The second game we played, the British player focused most of his efforts at the hill and pretty much had it sacked by turn 10! I conceded the battle at turn 12 i think when it was obvious the British tanks would reach the hill and my infantry were driven off.
|The first assault is held at bay - just barely!|
We decided to play one more game with the same forces and same sides. This time the British player changed his strategy to use more firepower against the hill right out of the gate and my AT guns barely last 3 turns! Not good!
|Reinforcements fresh off the boat from Europe! I replaced them with my painted troops. No wonder they did so poorly in the second battle!|
My strategy doesn't really change from the first battle. I'm working on whittling away at the british armor with my indirect fire and tank guns. Just the presence of 3 German Panzer III platoons on the British left is enough to keep some of his armor from moving over to assault the hill.

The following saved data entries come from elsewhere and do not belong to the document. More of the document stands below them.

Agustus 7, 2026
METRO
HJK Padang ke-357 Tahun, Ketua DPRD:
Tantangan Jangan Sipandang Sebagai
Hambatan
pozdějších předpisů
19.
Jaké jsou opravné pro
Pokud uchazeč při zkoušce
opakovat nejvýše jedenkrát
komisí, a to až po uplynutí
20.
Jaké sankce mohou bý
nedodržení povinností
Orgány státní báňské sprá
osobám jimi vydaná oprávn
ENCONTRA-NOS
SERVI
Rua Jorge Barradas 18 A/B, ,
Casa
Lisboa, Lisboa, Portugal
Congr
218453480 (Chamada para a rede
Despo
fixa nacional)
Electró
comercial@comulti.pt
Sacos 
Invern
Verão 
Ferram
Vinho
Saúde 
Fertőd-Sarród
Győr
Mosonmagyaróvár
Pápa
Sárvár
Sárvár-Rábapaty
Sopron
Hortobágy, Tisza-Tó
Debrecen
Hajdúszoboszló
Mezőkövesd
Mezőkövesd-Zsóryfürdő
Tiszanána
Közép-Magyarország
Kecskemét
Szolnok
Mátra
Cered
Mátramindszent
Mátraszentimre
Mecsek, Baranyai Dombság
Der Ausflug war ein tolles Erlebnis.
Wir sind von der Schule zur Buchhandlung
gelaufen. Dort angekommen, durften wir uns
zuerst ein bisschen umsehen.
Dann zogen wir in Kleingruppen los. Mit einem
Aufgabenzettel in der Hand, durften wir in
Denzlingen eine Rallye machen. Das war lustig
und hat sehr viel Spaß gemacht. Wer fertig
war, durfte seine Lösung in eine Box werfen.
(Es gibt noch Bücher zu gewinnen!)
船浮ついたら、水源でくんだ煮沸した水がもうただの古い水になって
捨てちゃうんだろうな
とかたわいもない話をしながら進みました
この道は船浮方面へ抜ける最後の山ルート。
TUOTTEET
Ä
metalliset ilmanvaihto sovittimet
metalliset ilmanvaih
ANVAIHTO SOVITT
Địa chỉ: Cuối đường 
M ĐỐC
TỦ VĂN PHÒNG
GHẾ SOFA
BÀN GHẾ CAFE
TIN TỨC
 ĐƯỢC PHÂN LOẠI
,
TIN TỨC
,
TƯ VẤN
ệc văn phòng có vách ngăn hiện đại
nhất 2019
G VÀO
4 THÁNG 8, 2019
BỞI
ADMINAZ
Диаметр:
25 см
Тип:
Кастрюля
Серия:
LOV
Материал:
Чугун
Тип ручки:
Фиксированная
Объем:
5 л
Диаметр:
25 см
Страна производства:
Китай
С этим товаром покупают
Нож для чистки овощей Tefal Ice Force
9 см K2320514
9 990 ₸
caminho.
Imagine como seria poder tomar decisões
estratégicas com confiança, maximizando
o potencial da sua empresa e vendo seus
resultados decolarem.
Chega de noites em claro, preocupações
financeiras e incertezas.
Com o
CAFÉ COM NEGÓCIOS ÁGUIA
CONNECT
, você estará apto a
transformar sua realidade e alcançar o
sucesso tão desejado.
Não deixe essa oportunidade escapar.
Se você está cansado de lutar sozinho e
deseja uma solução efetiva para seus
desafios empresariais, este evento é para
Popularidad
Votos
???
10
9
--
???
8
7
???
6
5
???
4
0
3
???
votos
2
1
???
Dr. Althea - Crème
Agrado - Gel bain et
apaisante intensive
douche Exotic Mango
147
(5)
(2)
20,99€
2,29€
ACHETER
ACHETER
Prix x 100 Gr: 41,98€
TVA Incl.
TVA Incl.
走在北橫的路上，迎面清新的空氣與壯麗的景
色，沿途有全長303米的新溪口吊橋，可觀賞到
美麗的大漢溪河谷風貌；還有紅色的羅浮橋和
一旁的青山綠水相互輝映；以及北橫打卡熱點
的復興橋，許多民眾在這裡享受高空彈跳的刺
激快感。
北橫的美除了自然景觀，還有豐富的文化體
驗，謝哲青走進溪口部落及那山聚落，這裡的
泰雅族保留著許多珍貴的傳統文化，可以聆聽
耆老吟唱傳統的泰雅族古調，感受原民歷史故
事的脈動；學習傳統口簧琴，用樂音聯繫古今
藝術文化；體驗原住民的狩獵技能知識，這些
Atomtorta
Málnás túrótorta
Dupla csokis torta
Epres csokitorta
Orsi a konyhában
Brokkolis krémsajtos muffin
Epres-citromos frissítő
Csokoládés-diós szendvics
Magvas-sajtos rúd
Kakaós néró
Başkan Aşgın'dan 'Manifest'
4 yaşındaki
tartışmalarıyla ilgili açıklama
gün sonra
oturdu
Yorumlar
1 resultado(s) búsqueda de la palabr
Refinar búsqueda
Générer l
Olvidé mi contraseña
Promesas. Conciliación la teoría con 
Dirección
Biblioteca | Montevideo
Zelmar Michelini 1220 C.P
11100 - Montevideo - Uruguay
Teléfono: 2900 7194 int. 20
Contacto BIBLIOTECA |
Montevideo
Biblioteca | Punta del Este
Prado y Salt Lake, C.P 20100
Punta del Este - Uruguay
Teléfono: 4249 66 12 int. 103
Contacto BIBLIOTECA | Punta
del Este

|My mission in life is to destroy the recce cars. I think I succeeded in that - even if I did lose the second battle!|
|hits on the guns already. The British armor would be up in my business so quickly I didn't have much time to rally off the hits|
I pretty much stopped taking pictures after that and was focusing on playing the game and watching the rest of the game in the center. This is probably the 10th or 11th time I've played Alex's "Up the Blue" rules and I really enjoyed them. Lots of decision making, plenty of combined arms opportunities, and the units act like real units for the most part. Some of the observations I noticed, for better or for worse were:
Some of the guys noted that the dug in infantry were taking a serious toll on advancing armor. I personally attributed this to small AT guns and anti tank rifles at the platoon level, maybe even prepared obstacles or mines placed in the desert. Either way, it was an observation I'm putting down for Alex's notes as he continues to build his rules out.
Also noted that the inclusion of off-board heavy artillery made a huge difference on the game and on the decisions of the players. Even though I was one of the loudest voices for this kind of added feature, my heavy artillery gave me a massive advantage and made life really difficult for the British. I'm not sure if it was impossible, since the British did win the second game, but it basically ensured that I'd be wiping out a tank platoon every 2 to 3 turns. So something to consider. Perhaps both players have the capability, if at all. Or use a dedicated, single spotter stand for off-board stuff?
Personally, I'm a big fan of the rules and will continue to play them. From what it seemed like, the guys got into their games and seemed to have a really good time. Mission Accomplished!
Also worth mentioning that I bought the ruined train station from Novus Designs during their Black Friday sale! Ponyri Station next July anyone? I'm already starting work on rubble drop-terrain!